--- DATA PROVIDED Enclosed Below ---
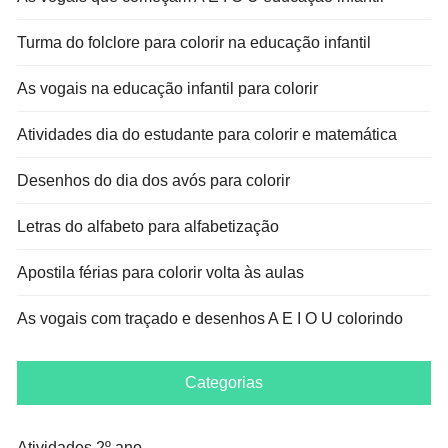
Turma do folclore para colorir na educação infantil
As vogais na educação infantil para colorir
Atividades dia do estudante para colorir e matemática
Desenhos do dia dos avós para colorir
Letras do alfabeto para alfabetização
Apostila férias para colorir volta às aulas
As vogais com traçado e desenhos A E I O U colorindo
Categorias
Atividades 2º ano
--- End of Enclosed DATA PROVIDED ---
TASK GOAL:
Where an entry contains an image, skip the image and write out the rest exactly.

SOLUTION:
Turma do folclore para colorir na educação infantil
As vogais na educação infantil para colorir
Atividades dia do estudante para colorir e matemática
Desenhos do dia dos avós para colorir
Letras do alfabeto para alfabetização
Apostila férias para colorir volta às aulas
As vogais com traçado e desenhos A E I O U colorindo
Categorias
Atividades 2º ano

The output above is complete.